Wednesday, June 19, 2013

Too-Mulch-Uous

I know I'm not rocking anyone's horticulture world by recounting the universally documented virtues of mulching, Still, it might bear repeating:

* You absolutely will have fewer weeds
* Watch your water bill drop because your plants and soil are losing less precious water
* Less soil compaction  from driving rains and perhaps foot traffic (from two and four-legged family members)
* Insulating soils from extremes in temperature fluctuation. That works both ways to benefit plants. Soil temperatures drop more slowly in the fall under mulched soils. Roots continue to develop while soil temperatures are above 40 degrees F. Durng the heat of summer plant roots benefit from cooler soil temperatures, too
* Mulches provide organic matter that improves soil structure. Mulch also increases microbial activity that converts organic matter into nutrients
* Research indicates pine fines or pine bark mulch actually have innate fungal-inhibiting properties that make them a smart choice to use for rhododendrons and azaleas

May I just get this one pet peeve off my chest? Why do some landscapers insist on building beaver dams of mulch? You've seen what I'm talking about. Unfortunately, it's an all too frequent occurrence. The mulch is mounded around the trunk at least a foot deep. Guys (women would never do this), root systems need oxygen- just like your lungs. Beaver dam mulching not only reduces oxygen to roots, it keeps bark tissue wet. Wet bark is subject to all kinds of issues. When bark tissue isn't healthy, that's stress. Plant stress often leads to insect and disease problems. Enough said?


 

We know it isn't difficult to mulch properly. Leave a two to four inch diameter opening of naked soil from the trunks of trees, or the outer edge of multi-stemmed shrubs. Spread mulch there, away from stems. In dense clay soils a one to two inch depth is fine. For sandy soils applying a three to four inch layer of mulch is appropriate. Extend the mulch as far as feasible within the context of your garden beds or lawn.

I heard a presentation a few years ago that I thought was interesting. Yes, you would probably be surprised at what I find interesting. Whenever possible, try to replicate what the plant would receive at its feet in nature. So, for trees and shrubs, consider using wood-barked based products that are broken down by fungi. For soft-stemmed annuals, perennials and veggies use "green" mulches that are dominated by bacteria- compost, leaf mulch, cotton burr compost, for example.


 

Don't get hung up on trying to match different mulches throughout your landscape. The most important thing is to mulch, rather than NOT.  Don't forget one last benefit of mulch- appearance, appearance, appearance. In addition to all the documented physical benefits mulch acts as a unifying element. It ties your plants together visually in a way that is very pleasing.

You don't know how lucky you are I didn't get started on white marble chip "mulch".  

Wednesday, June 5, 2013

Speed Date Confessions


Before I begin blogging I must take a minute to thank and tip my hat to my predecessor, Karen Geisler, who has put her horticultural heart and soul into The Hortiholic from Day One. Job well done, Karen. Thank you for setting the bar so high.

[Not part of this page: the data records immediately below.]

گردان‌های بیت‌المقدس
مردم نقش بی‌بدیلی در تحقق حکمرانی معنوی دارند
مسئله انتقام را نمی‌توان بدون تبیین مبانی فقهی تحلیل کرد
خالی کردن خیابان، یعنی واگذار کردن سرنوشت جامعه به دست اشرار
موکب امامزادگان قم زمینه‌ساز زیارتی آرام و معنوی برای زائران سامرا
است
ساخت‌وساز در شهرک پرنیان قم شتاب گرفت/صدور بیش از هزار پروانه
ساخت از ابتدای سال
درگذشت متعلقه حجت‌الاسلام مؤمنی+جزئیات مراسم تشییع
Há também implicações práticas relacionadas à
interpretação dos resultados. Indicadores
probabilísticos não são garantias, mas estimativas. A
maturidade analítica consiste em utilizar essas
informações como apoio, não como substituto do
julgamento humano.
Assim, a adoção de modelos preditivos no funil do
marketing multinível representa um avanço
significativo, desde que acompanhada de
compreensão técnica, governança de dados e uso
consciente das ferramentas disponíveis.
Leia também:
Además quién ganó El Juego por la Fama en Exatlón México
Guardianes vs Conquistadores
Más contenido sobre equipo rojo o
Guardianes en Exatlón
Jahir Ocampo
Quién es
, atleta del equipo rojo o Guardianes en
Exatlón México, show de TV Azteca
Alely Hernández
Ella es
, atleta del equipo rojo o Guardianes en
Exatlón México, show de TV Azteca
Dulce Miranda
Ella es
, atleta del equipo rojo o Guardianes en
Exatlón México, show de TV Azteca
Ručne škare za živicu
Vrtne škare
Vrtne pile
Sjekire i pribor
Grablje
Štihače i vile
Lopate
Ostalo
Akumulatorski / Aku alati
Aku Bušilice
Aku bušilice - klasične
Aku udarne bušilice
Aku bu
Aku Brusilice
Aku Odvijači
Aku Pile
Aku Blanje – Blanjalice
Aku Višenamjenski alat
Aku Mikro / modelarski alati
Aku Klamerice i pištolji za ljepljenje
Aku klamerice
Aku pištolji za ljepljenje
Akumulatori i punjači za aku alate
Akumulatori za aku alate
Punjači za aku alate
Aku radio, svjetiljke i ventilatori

Somehow, this first blog feels like a speed date. You’ve seen those structured date-athons where women get a seat at a small table, usually in a restaurant, with one empty seat on the opposite side. The starter calls time and the men take a seat. Everyone has three minutes to share their assets before time is called and the men move to the next seat and the next potential match. Ah, romance.

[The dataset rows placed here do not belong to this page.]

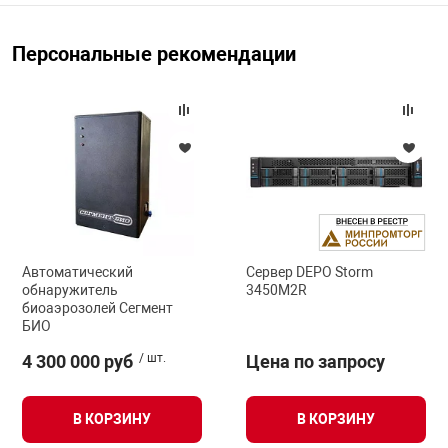
Персональные рекомендации
арная безопасность
ищенное оборудование
питания
повещения
Автоматический
Сервер DEPO Storm
обнаружитель
3450M2R
биоаэрозолей Сегмент
БИО
4 300 000 руб
/ шт.
Цена по запросу
В КОРЗИНУ
В КОРЗИНУ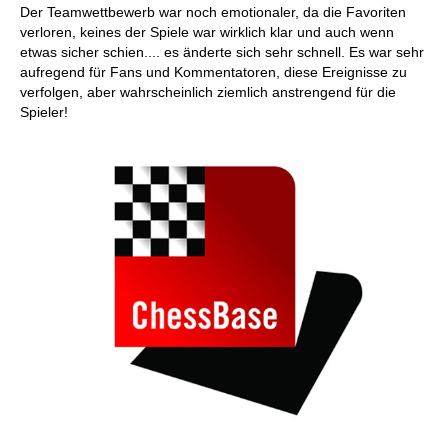
Der Teamwettbewerb war noch emotionaler, da die Favoriten
verloren, keines der Spiele war wirklich klar und auch wenn
etwas sicher schien.... es änderte sich sehr schnell. Es war sehr
aufregend für Fans und Kommentatoren, diese Ereignisse zu
verfolgen, aber wahrscheinlich ziemlich anstrengend für die
Spieler!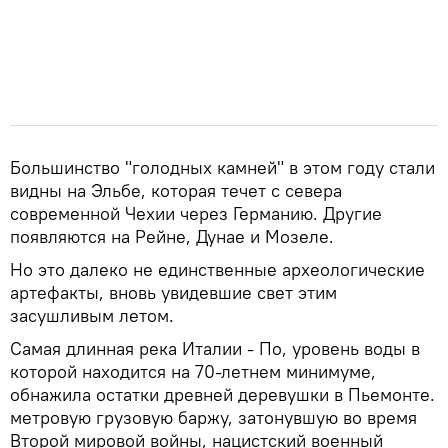
Большинство "голодных камней" в этом году стали
видны на Эльбе, которая течет с севера
современной Чехии через Германию. Другие
появляются на Рейне, Дунае и Мозеле.
Но это далеко не единственные археологические
артефакты, вновь увидевшие свет этим
засушливым летом.
Самая длинная река Италии - По, уровень воды в
которой находится на 70-летнем минимуме,
обнажила остатки древней деревушки в Пьемонте.
метровую грузовую баржу, затонувшую во время
Второй мировой войны, нацистский военный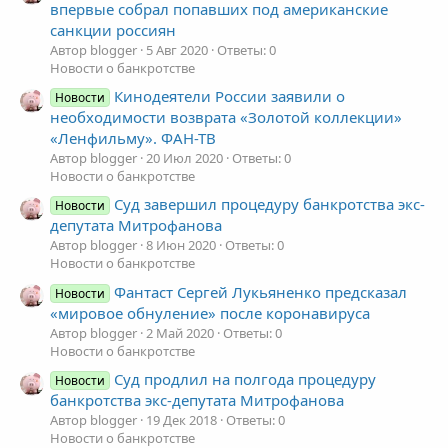
впервые собрал попавших под американские
санкции россиян
Автор blogger
5 Авг 2020
Ответы: 0
Новости о банкротстве
Кинодеятели России заявили о
Новости
необходимости возврата «Золотой коллекции»
«Ленфильму». ФАН-ТВ
Автор blogger
20 Июл 2020
Ответы: 0
Новости о банкротстве
Суд завершил процедуру банкротства экс-
Новости
депутата Митрофанова
Автор blogger
8 Июн 2020
Ответы: 0
Новости о банкротстве
Фантаст Сергей Лукьяненко предсказал
Новости
«мировое обнуление» после коронавируса
Автор blogger
2 Май 2020
Ответы: 0
Новости о банкротстве
Суд продлил на полгода процедуру
Новости
банкротства экс-депутата Митрофанова
Автор blogger
19 Дек 2018
Ответы: 0
Новости о банкротстве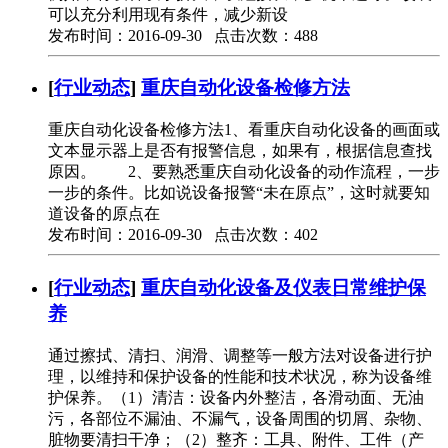
可以充分利用现有条件，减少新设
发布时间：2016-09-30 点击次数：488
[
行业动态
]
重庆自动化设备检修方法
重庆自动化设备检修方法1、看重庆自动化设备的画面或
文本显示器上是否有报警信息，如果有，根据信息查找
原因。 2、要熟悉重庆自动化设备的动作流程，一步
一步的条件。比如说设备报警“未在原点”，这时就要知
道设备的原点在
发布时间：2016-09-30 点击次数：402
[
行业动态
]
重庆自动化设备及仪表日常维护保
养
通过擦拭、清扫、润滑、调整等一般方法对设备进行护
理，以维持和保护设备的性能和技术状况，称为设备维
护保养。（1）清洁：设备内外整洁，各滑动面、无油
污，各部位不漏油、不漏气，设备周围的切屑、杂物、
脏物要清扫干净；（2）整齐：工具、附件、工件（产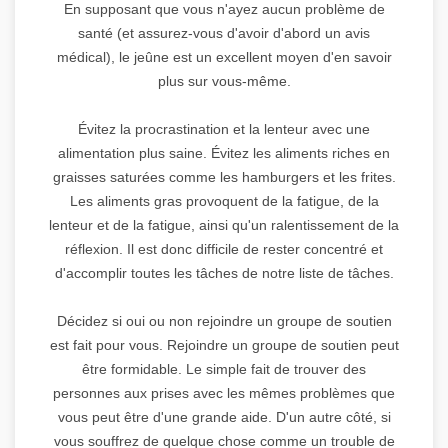
En supposant que vous n'ayez aucun problème de
santé (et assurez-vous d'avoir d'abord un avis
médical), le jeûne est un excellent moyen d'en savoir
plus sur vous-même.
Évitez la procrastination et la lenteur avec une
alimentation plus saine. Évitez les aliments riches en
graisses saturées comme les hamburgers et les frites.
Les aliments gras provoquent de la fatigue, de la
lenteur et de la fatigue, ainsi qu'un ralentissement de la
réflexion. Il est donc difficile de rester concentré et
d'accomplir toutes les tâches de notre liste de tâches.
Décidez si oui ou non rejoindre un groupe de soutien
est fait pour vous. Rejoindre un groupe de soutien peut
être formidable. Le simple fait de trouver des
personnes aux prises avec les mêmes problèmes que
vous peut être d'une grande aide. D'un autre côté, si
vous souffrez de quelque chose comme un trouble de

So, here goes. I’m an only child who started gardening when my family moved to Champaign, Ill. One summer day I was bored, and decided to talk to the neighbor lady as I saw her head out to her flower garden, shovel in hand. She promptly told 9-year-old me that I wasn’t going to sit and talk while she was working, so I’d darned well better pick up a hoe and get on those weeds. I didn’t know then how that 30-second conversation would change the course of my life, but did it ever. Maybe the Universe does send us what we need?

Within two weeks, I convinced Dad that sod wasn’t a virtue and commandeered a 7 by 12 foot parcel of lawn. By 16, I was working at a garden center every weekend and summers. During my second semester of freshman year at the University of Illinois, I came to my senses and transferred out of Pre-Vet. That’s when my future came into focus. I graduated seven semesters later with a bachelor’s degree in ornamental horticulture. With the exception of a six month stint at Ball Seed Company as azalea buyer, my last 47 years have been spent learning from my garden center customers, first in central Illinois and now at Chalet, in the Chicago North Shore suburb of Wilmette,Ill.

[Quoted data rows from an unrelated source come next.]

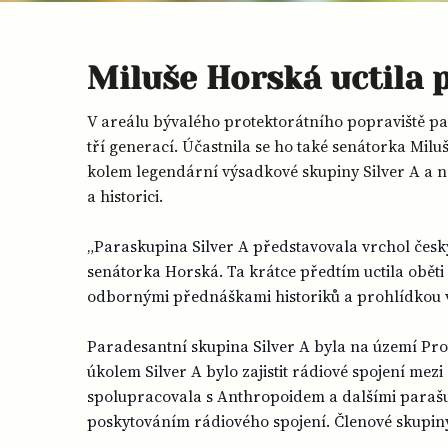
Miluše Horská uctila 
V areálu bývalého protektorátního popraviště pa
tří generací. Účastnila se ho také senátorka Milu
kolem legendární výsadkové skupiny Silver A a nás
a historici.
„Paraskupina Silver A představovala vrchol český
senátorka Horská. Ta krátce předtím uctila oběti
odbornými přednáškami historiků a prohlídkou 
Paradesantní skupina Silver A byla na území Pro
úkolem Silver A bylo zajistit rádiové spojení m
spolupracovala s Anthropoidem a dalšími parašut
poskytováním rádiového spojení. Členové skupin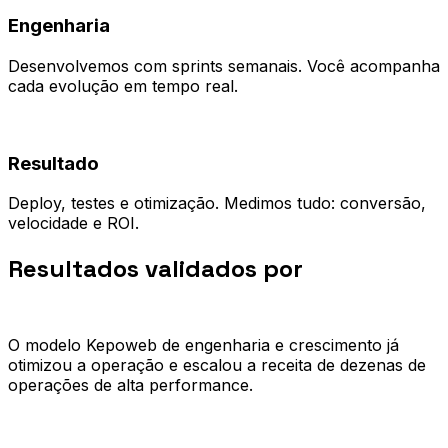
Engenharia
Desenvolvemos com sprints semanais. Você acompanha
cada evolução em tempo real.
04
Resultado
Deploy, testes e otimização. Medimos tudo: conversão,
velocidade e ROI.
Resultados validados por
quem já
escalou.
O modelo Kepoweb de engenharia e crescimento já
otimizou a operação e escalou a receita de dezenas de
operações de alta performance.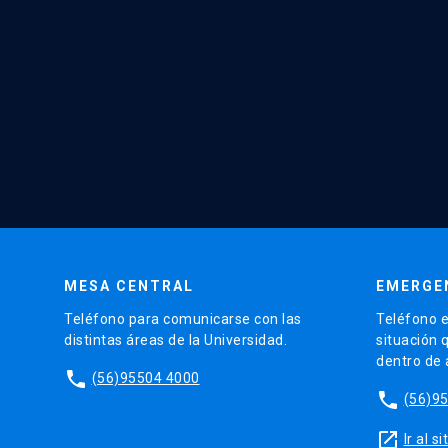
MESA CENTRAL
EMERGE
Teléfono para comunicarse con las
Teléfono e
distintas áreas de la Universidad.
situación 
dentro de
phone
(56)95504 4000
phone
(56)9
launch
Ir al 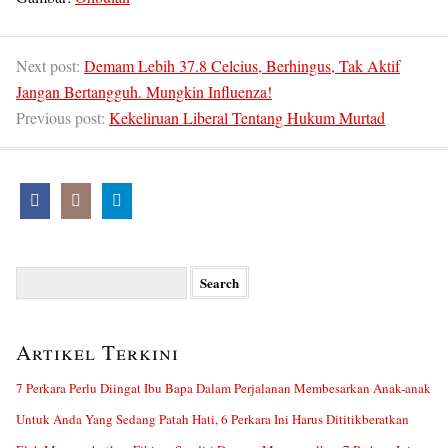
Next post:
Demam Lebih 37.8 Celcius, Berhingus, Tak Aktif
Jangan Bertangguh. Mungkin Influenza!
Previous post:
Kekeliruan Liberal Tentang Hukum Murtad
Search
for:
Artikel Terkini
7 Perkara Perlu Diingat Ibu Bapa Dalam Perjalanan Membesarkan Anak-anak
Untuk Anda Yang Sedang Patah Hati, 6 Perkara Ini Harus Dititikberatkan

 I’m fortunate to have six-tenths of an acre that has been mine for 24 years. When you collect “woodies”, you can only plant so much before you have to either remove and replant the newest, rarest cultivar, or live with what you have. My passion is anything beech, especially the cultivars of European Beech (Fagus sylvatica). I have 19 as of this minute. Perennials on the other hand are like jello -- there’s always room for more. Since I’d rather be in the garden than in the kitchen, I’ll readily admit to more interest and expertise in ornamentals than edibles.

What do you mean, the time’s up? I haven’t even shared my astrological sign yet.